O Brasil está se fechando para o mundo. A sentença é do advogado e cientista político Jorge Rubem Folena de Oliveira, em entrevista para a Rádio Brasil Atual, sobre a saída do país do Pacto Global para a Migração da ONU. O governo de extrema-direita de Jair Bolsonaro (PSL) está articulando a ruptura que praticamente isola o Brasil, incluindo-o em um grupo reduzido de países atualmente com governos ultraconservadores, como Hungria, Polônia e, sobretudo, Estados Unidos.
A decisão foi alvo de críticas de setores diversos, como o ex-chanceler do governo Temer, Aloysio Nunes (PSDB), e o ex-prefeito de São Paulo Fernando Haddad (PT). O tucano alertou para a “necessidade de respostas de âmbito global” para os problemas relacionados às migrações. Já o petista, que disputou o segundo turno do pleito presidencial contra Bolsonaro, destacou a decisão como um ato de submissão do governo aos Estados Unidos. “Macaquear os Estados Unidos virou política de Estado”, disse.
“Retirar o Brasil do pacto de migração terá pouco efeito ‘prático’ interno, a não ser fomentar a xenofobia”, continuou Haddad. De fato, o pacto – que foi construído por consenso de 152 países signatários e tem validade por dois anos – não tem status de tratado internacional, ou seja, seu descumprimento não implica em punições ou sanções, assim como sua adoção não cria direitos. A carta serve mais como um tratado ético com objetivos conjuntos para garantir o respeito aos direitos humanos dos migrantes, bem como aproveitar o potencial dessas pessoas para o desenvolvimento conjunto das nações.

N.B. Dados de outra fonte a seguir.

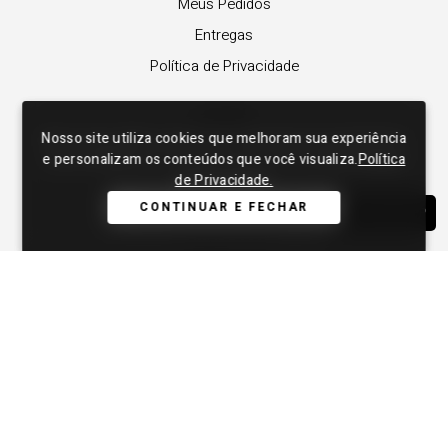
Meus Pedidos
Entregas
Política de Privacidade
SOBRE
Nosso site utiliza cookies que melhoram sua experiência
Nosso site utiliza cookies que melhoram sua experiência
A Lança Perfume
e personalizam os conteúdos que você visualiza.
e personalizam os conteúdos que você visualiza.
Política
Política
Revender a Marca
de Privacidade.
de Privacidade.
Trabalhe Conosco
CONTINUAR E FECHAR
CONTINUAR E FECHAR
WHATSAPP
Compre Local
Nossas Lojas
APOIO
Central de Atendimento
Copyright © 2012-2026. Todos os direitos reservados. As fotos aqui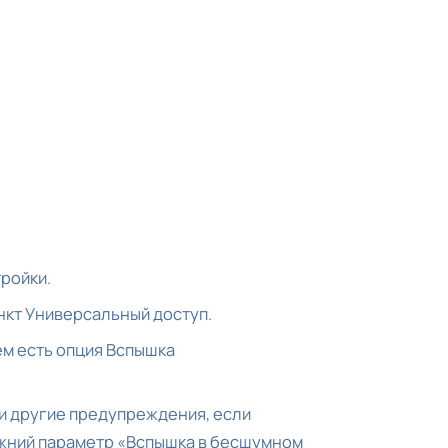
тройки.
нкт Универсальный доступ.
ем есть опция Вспышка
 и другие предупреждения, если
ижний параметр «Вспышка в бесшумном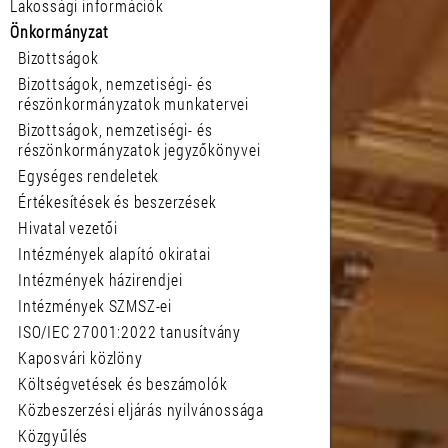
Lakossági információk
Önkormányzat
Bizottságok
Bizottságok, nemzetiségi- és
részönkormányzatok munkatervei
Bizottságok, nemzetiségi- és
részönkormányzatok jegyzőkönyvei
Egységes rendeletek
Értékesítések és beszerzések
Hivatal vezetői
Intézmények alapító okiratai
Intézmények házirendjei
Intézmények SZMSZ-ei
ISO/IEC 27001:2022 tanusítvány
Kaposvári közlöny
Költségvetések és beszámolók
Közbeszerzési eljárás nyilvánossága
Közgyűlés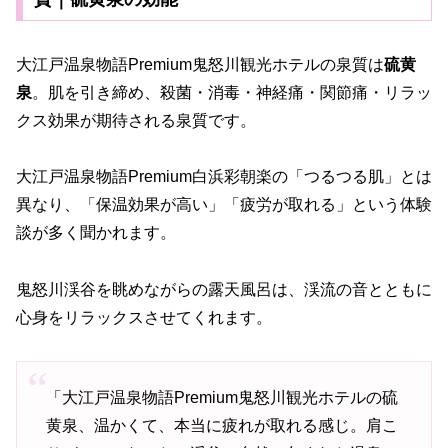
大江戸温泉物語Premium鬼怒川観光ホテルの泉質は
硫黄
泉
。肌を引き締め、殺菌・消毒・神経痛・関節痛・リラッ
クス効果が期待される泉質です。
大江戸温泉物語Premium白浜彩朝楽の「つるつる肌」とは
異なり、「保温効果が高い」「疲労が取れる」という体験
談が多く聞かれます。
鬼怒川渓谷を眺めながらの露天風呂は、渓流の音とともに
心身をリラックスさせてくれます。
「大江戸温泉物語Premium鬼怒川観光ホテルの硫
黄泉、温かくて、本当に疲れが取れる感じ。肩こ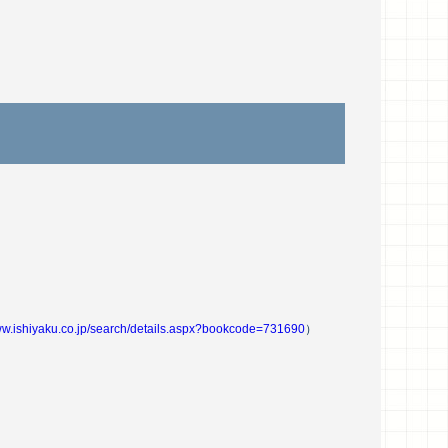
www.ishiyaku.co.jp/search/details.aspx?bookcode=731690
）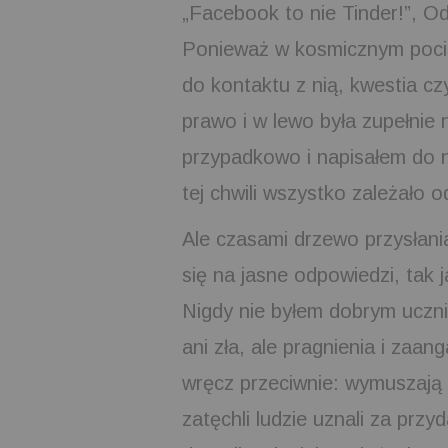
„Facebook to nie Tinder!”, Od
Ponieważ w kosmicznym pocią
do kontaktu z nią, kwestia c
prawo i w lewo była zupełnie n
przypadkowo i napisałem do n
tej chwili wszystko zależało od
Ale czasami drzewo przysłania
się na jasne odpowiedzi, tak 
Nigdy nie byłem dobrym uczni
ani zła, ale pragnienia i zaa
wręcz przeciwnie: wymuszają 
zatęchli ludzie uznali za przy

Para Folena, o novo governo apenas segue sua linha de desrespeito e ataques contra a pluralidade. “Bolsonaro é um repetidor das ideias de Donald Trump (presidente dos Estados Unidos). Atacar imigrantes faz parte do dia a dia, da vida política deles. Agora, (o presidente) rompe com um trabalho feito pelo Brasil durante muitas décadas em relação à migração. O Brasil sempre recebeu bem as pessoas, é um país de imigrantes”.
Na última semana, até mesmo o Papa Francisco defendeu o pacto entre nações para a imigração. “As recentes emergências mostraram que é necessário haver uma resposta comum, coordenada por todos os países, sem prevenções e respeitando todas as instâncias legítimas, tanto dos Estados como dos migrantes e refugiados”, disse.
Francisco teme uma onda de xenofobia, e analisou o atual momento geopolítico do mundo como de “entre guerras”. “As tendências populistas e nacionalistas prevaleceram sobre a ação da sociedade de nações. O reaparecimento desses impulsos hoje está progressivamente enfraquecendo o sistema multilateral, Isso é fruto de uma falta geral de confiança, uma crise de credibilidade da política internacional e da crescente marginalização dos mais vulneráveis”, completou.
Para Folena, o ministro das Relações Exteriores de Bolsonaro, Ernesto Araújo, que articula a saída do Brasil do pacto, trabalha na contramão da dignidade e da cooperação entre as nações. “Esse ministro tem se apresentado de uma forma muito primária. Não tem uma visão universal para ocupar um cargo de tamanha envergadura. Ele teria que se colocar de forma mais adequada no cenário internacional. Não tem visão global e fecha o Brasil para o mundo.”
“Faz parte desse grupo que chegou ao poder, um grupo que pensa pequeno”, completa. O analista diz que Bolsonaro alegar “defesa da soberania” é paradoxal. “Esse é um fascismo caboclo, interessante mesmo. Ao mesmo tempo em que falam em nacionalismo em matéria de costumes, por outro lado abrem as portas do país para o capital especulativo internacional tomar conta. Enfraquecem o Estado nacional. Eles têm uma visão nacionalista que não defende o Brasil. Não defende o patrimônio, a cultura. Eles estão permitindo que interesses estrangeiros acabem com o país”, finaliza.